Start of AVAILABLE DATA
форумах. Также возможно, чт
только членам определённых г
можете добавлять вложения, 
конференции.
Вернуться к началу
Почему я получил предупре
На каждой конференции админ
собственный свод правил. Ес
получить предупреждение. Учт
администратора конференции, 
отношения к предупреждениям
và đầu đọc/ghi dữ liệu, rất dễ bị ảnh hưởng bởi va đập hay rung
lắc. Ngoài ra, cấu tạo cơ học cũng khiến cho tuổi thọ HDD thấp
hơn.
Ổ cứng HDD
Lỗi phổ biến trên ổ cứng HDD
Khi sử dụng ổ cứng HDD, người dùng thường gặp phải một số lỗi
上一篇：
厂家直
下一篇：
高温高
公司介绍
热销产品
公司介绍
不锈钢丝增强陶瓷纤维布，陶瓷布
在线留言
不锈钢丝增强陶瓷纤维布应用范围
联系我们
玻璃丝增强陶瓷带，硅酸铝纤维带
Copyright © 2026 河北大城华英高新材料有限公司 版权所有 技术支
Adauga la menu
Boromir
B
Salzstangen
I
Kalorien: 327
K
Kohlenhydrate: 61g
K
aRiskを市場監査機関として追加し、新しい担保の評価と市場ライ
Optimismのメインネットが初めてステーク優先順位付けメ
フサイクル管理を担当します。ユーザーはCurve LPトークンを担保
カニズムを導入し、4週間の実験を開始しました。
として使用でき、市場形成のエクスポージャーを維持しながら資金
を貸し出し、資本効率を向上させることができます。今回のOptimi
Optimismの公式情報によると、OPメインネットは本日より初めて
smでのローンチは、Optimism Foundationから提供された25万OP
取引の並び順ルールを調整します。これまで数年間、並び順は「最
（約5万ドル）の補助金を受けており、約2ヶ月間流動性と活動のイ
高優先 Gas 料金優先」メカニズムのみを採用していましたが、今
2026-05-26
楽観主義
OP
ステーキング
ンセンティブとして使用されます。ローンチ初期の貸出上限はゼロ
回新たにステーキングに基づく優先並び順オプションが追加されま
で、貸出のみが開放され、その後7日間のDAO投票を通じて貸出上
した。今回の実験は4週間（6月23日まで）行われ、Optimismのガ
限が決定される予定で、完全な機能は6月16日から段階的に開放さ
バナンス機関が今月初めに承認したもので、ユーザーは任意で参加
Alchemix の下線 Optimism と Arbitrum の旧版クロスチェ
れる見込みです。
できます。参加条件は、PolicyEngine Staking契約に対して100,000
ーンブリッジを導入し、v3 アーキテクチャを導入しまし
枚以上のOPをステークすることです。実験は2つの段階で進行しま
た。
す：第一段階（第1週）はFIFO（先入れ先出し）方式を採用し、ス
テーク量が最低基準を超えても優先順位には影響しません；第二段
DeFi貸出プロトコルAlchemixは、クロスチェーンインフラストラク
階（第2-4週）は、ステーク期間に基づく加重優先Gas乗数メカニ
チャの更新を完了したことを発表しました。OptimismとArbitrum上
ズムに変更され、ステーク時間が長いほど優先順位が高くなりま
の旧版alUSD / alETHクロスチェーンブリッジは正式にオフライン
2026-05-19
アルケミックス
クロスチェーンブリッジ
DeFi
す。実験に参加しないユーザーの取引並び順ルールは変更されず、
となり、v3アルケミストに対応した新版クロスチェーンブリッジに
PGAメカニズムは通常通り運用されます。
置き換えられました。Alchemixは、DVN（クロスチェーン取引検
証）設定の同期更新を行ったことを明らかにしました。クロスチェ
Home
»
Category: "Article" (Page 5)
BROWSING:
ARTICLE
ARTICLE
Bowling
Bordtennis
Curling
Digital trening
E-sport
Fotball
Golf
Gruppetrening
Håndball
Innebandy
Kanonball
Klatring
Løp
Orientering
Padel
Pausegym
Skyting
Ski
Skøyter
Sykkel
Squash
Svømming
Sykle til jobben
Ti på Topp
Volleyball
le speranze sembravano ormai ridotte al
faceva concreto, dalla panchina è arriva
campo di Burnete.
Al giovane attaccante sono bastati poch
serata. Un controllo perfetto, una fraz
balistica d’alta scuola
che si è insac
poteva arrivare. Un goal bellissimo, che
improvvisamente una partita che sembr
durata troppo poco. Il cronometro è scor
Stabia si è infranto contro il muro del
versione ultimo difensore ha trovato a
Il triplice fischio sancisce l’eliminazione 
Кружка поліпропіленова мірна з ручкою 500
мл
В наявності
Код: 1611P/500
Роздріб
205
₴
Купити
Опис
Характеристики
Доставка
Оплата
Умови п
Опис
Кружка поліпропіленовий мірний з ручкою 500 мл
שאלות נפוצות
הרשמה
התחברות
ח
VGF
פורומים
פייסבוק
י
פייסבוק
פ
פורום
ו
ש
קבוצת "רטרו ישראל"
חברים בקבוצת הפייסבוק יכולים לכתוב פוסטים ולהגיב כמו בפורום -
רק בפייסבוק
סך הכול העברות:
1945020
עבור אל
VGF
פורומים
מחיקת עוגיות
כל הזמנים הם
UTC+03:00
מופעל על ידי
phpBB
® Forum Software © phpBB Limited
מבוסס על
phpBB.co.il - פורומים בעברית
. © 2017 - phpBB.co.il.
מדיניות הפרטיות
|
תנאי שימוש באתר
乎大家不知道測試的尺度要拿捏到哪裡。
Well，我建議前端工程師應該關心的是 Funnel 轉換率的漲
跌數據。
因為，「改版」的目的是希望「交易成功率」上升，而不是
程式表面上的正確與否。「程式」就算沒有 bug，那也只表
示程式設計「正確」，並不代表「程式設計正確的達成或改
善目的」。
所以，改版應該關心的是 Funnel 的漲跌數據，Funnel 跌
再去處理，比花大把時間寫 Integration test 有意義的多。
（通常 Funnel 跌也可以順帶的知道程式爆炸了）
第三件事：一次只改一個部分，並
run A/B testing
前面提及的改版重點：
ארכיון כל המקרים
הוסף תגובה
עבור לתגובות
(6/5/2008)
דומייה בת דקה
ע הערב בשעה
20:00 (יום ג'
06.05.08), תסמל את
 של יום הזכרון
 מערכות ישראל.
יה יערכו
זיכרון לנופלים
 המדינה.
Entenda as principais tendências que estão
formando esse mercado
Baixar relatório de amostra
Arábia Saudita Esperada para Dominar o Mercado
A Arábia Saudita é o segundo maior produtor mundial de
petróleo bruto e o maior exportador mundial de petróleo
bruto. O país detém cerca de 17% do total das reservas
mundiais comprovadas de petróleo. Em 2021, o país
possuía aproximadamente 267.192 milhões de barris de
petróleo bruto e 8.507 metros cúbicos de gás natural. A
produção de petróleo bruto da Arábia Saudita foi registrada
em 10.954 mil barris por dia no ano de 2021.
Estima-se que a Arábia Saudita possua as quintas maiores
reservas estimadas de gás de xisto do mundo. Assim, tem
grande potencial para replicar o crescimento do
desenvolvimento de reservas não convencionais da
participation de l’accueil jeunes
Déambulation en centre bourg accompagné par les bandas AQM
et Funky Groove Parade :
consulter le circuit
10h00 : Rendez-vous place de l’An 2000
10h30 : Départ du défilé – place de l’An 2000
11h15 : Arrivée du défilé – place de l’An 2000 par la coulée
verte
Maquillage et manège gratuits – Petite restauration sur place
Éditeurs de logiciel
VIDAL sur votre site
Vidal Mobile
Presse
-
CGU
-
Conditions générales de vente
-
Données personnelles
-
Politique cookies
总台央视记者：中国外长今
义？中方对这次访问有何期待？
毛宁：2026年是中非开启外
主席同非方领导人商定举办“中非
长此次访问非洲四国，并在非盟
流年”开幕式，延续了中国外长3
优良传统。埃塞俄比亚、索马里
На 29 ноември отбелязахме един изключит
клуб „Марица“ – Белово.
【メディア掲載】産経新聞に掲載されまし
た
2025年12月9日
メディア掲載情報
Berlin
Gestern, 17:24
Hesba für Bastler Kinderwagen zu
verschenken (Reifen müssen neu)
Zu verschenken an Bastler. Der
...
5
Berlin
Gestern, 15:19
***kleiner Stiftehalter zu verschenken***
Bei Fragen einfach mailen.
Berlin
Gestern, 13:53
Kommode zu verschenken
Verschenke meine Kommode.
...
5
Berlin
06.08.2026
End of AVAILABLE DATA
= WHAT THE TASK REQUIRES =
In your answer, include only the lines above starting at the line that holds "Orientering" and ending at the line that holds "possuía aproximadamente 267.192", copied exactly.

= EXERCISE RESPONSE =
Orientering
Padel
Pausegym
Skyting
Ski
Skøyter
Sykkel
Squash
Svømming
Sykle til jobben
Ti på Topp
Volleyball
le speranze sembravano ormai ridotte al
faceva concreto, dalla panchina è arriva
campo di Burnete.
Al giovane attaccante sono bastati poch
serata. Un controllo perfetto, una fraz
balistica d’alta scuola
che si è insac
poteva arrivare. Un goal bellissimo, che
improvvisamente una partita che sembr
durata troppo poco. Il cronometro è scor
Stabia si è infranto contro il muro del
versione ultimo difensore ha trovato a
Il triplice fischio sancisce l’eliminazione 
Кружка поліпропіленова мірна з ручкою 500
мл
В наявності
Код: 1611P/500
Роздріб
205
₴
Купити
Опис
Характеристики
Доставка
Оплата
Умови п
Опис
Кружка поліпропіленовий мірний з ручкою 500 мл
שאלות נפוצות
הרשמה
התחברות
ח
VGF
פורומים
פייסבוק
י
פייסבוק
פ
פורום
ו
ש
קבוצת "רטרו ישראל"
חברים בקבוצת הפייסבוק יכולים לכתוב פוסטים ולהגיב כמו בפורום -
רק בפייסבוק
סך הכול העברות:
1945020
עבור אל
VGF
פורומים
מחיקת עוגיות
כל הזמנים הם
UTC+03:00
מופעל על ידי
phpBB
® Forum Software © phpBB Limited
מבוסס על
phpBB.co.il - פורומים בעברית
. © 2017 - phpBB.co.il.
מדיניות הפרטיות
|
תנאי שימוש באתר
乎大家不知道測試的尺度要拿捏到哪裡。
Well，我建議前端工程師應該關心的是 Funnel 轉換率的漲
跌數據。
因為，「改版」的目的是希望「交易成功率」上升，而不是
程式表面上的正確與否。「程式」就算沒有 bug，那也只表
示程式設計「正確」，並不代表「程式設計正確的達成或改
善目的」。
所以，改版應該關心的是 Funnel 的漲跌數據，Funnel 跌
再去處理，比花大把時間寫 Integration test 有意義的多。
（通常 Funnel 跌也可以順帶的知道程式爆炸了）
第三件事：一次只改一個部分，並
run A/B testing
前面提及的改版重點：
ארכיון כל המקרים
הוסף תגובה
עבור לתגובות
(6/5/2008)
דומייה בת דקה
ע הערב בשעה
20:00 (יום ג'
06.05.08), תסמל את
 של יום הזכרון
 מערכות ישראל.
יה יערכו
זיכרון לנופלים
 המדינה.
Entenda as principais tendências que estão
formando esse mercado
Baixar relatório de amostra
Arábia Saudita Esperada para Dominar o Mercado
A Arábia Saudita é o segundo maior produtor mundial de
petróleo bruto e o maior exportador mundial de petróleo
bruto. O país detém cerca de 17% do total das reservas
mundiais comprovadas de petróleo. Em 2021, o país
possuía aproximadamente 267.192 milhões de barris de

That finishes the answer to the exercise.